Inilah teori baru bagi penyempurnaan system periklanan ditelevisi. Inilah solusi bagi penyelesaian atas kasus krisis multi dimensi yang terjadi didunia. Inilah kunci utama memasuki peradaban baru umat manusia tahap selanjutnya. Inilah Ilham tinggi yang menegaskan. 


Jika pada saat lalu penyelesaian atas krisis multi dimensi ini belum berhasil, jelas karena solusi guna menyelesaikannya belumlah sempurna. Namun saat ini hal tersebut telah ada dan kita tinggal menindaklanjuti maka diharapkan kepada kita semua untuk melakukannya.

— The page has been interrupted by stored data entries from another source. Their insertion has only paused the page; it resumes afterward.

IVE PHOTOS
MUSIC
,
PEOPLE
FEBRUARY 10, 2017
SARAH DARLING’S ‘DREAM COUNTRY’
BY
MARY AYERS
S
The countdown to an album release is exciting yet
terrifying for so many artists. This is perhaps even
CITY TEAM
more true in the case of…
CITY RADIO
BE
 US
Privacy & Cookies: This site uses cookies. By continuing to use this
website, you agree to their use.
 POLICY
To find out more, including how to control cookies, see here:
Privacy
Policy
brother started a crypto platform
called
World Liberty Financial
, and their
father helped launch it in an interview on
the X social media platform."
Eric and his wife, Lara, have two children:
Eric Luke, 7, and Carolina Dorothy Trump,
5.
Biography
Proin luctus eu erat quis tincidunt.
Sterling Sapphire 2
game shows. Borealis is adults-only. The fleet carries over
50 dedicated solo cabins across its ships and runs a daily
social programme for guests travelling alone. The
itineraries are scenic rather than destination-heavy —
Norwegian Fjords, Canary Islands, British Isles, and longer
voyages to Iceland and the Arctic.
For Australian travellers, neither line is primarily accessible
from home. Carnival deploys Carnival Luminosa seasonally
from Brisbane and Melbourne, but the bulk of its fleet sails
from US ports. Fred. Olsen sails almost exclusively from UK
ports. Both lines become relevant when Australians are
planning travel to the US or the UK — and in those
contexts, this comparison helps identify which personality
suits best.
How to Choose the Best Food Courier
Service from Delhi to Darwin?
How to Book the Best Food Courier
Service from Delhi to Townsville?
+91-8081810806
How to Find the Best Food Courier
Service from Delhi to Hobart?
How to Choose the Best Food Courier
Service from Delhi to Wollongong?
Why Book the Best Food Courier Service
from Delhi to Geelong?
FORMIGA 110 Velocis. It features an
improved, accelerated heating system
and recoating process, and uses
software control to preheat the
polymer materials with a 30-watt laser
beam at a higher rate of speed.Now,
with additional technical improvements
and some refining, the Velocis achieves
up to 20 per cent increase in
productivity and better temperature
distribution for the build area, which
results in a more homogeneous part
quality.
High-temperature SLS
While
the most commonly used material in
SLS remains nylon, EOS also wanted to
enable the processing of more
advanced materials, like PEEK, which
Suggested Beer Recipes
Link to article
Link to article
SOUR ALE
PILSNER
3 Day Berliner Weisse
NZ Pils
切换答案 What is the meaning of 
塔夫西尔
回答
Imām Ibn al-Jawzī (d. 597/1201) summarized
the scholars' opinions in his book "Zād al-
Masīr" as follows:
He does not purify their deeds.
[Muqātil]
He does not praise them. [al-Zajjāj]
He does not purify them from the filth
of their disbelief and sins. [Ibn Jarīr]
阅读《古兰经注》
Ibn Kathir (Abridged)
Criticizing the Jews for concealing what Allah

Untuk itu kepada anda semua yang telah membaca dan mengetahui hal ini, diharapkan  untuk dapat menyampaikannya kepada semua rekan. Kepada media cetak maupun elektronik diharapkan pula kepeduliannya dalam rangka menyebar-luaskan berita ini supaya krisis multi dimensi didunia dapat diselesaikan dan masuknya peradaban baru dapat kita masuki secara bersama.


Demikianlah karya tulis ini. Semoga upaya yang dilakukan nanti berhasil guna,  dan mampu mengembalikan kejayaan bangsa ini, kejayaan bangsa manusia diseluruh dunia.



SELAMAT TINGGAL KRISIS MULTI DIMENSI DAN SELAMAT DATANG DI PERADABAN BARU UMAT MANUSIA DI MILLENIUM KETIGA.